Every so often, a structural shift reshapes how capital flows through the global economy, and those are the moments I pause to ask whether my own portfolio reflects what's actually changing on the ground.

AI and semiconductors drive a new resource race reshaping global economies

The chip economy and the data behind it

The growth is not evenly distributed, which matters when you're sizing an allocation. Logic chips led the field with $301.9 billion in 2025 sales, the industry's largest product category, while memory products hit $223.1 billion — a 34.8% jump driven largely by demand for AI accelerators, high-bandwidth memory and data-centre hardware. That's a structural concentration of revenue in a handful of end uses, and it explains why the same names keep surfacing in semiconductor ETFs' top holdings: Nvidia for accelerators, TSMC for advanced manufacturing, Samsung Electronics and SK Hynix for the memory backbone that every AI system leans on.

For a long-term investor, the practical takeaway is that the chip cycle and the AI capex cycle are now the same conversation. If you hold broad-market equity funds, you already carry meaningful exposure to this theme without necessarily seeing how concentrated it has become. If you hold a dedicated semiconductor ETF, the question shifts from "is AI real?" to "what am I paying for this concentration?" — and that's where the expense ratio and the top-10 holdings disclosure earn a careful read before you commit new capital.

Geopolitics as a portfolio variable

Here's the structural dilemma I keep returning to in my own allocation: Taiwan, through TSMC, holds what industry observers call a "silicon shield" — a near-monopoly on the most advanced chip manufacturing — while South Korea, through Samsung and SK Hynix, anchors the high-bandwidth memory supply that every modern AI accelerator depends on.
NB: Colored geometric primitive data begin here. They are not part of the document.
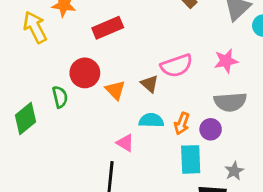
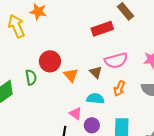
red rectangle: (108, 28) -> (102, 29), moved
orange arrow: (182, 124) -> (119, 88), moved
purple circle: (211, 129) -> (92, 125), moved

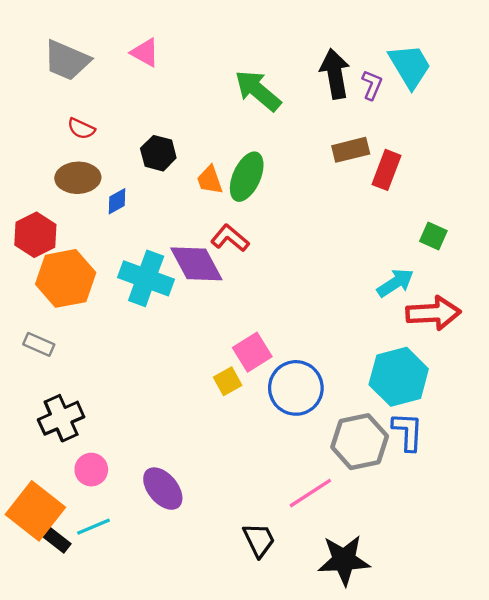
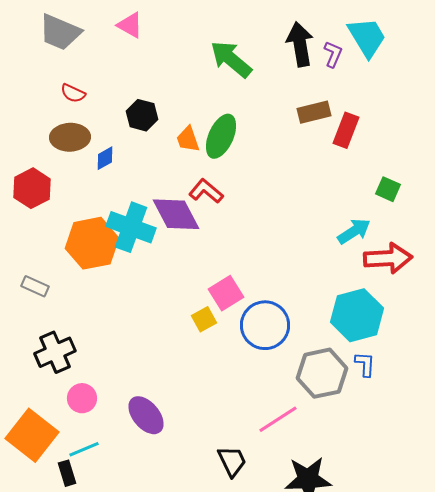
orange hexagon: (66, 278) -> (92, 243), moved
blue L-shape: (408, 432) -> (365, 364), size x0.7
black rectangle: (57, 540) -> (67, 473), moved, turned 35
Two chokepoints, two regions, both now central to trade and security policy debates.

You don't need to forecast geopolitics to invest thoughtfully here, but you do need a clear view of how much single-region concentration you're comfortable carrying through your equity sleeve. In my portfolio, that has meant pairing broad-market exposure with a smaller, deliberately diversified tilt toward the semiconductor value chain — and accepting that some of this risk lives inside the holdings, not inside the wrapper.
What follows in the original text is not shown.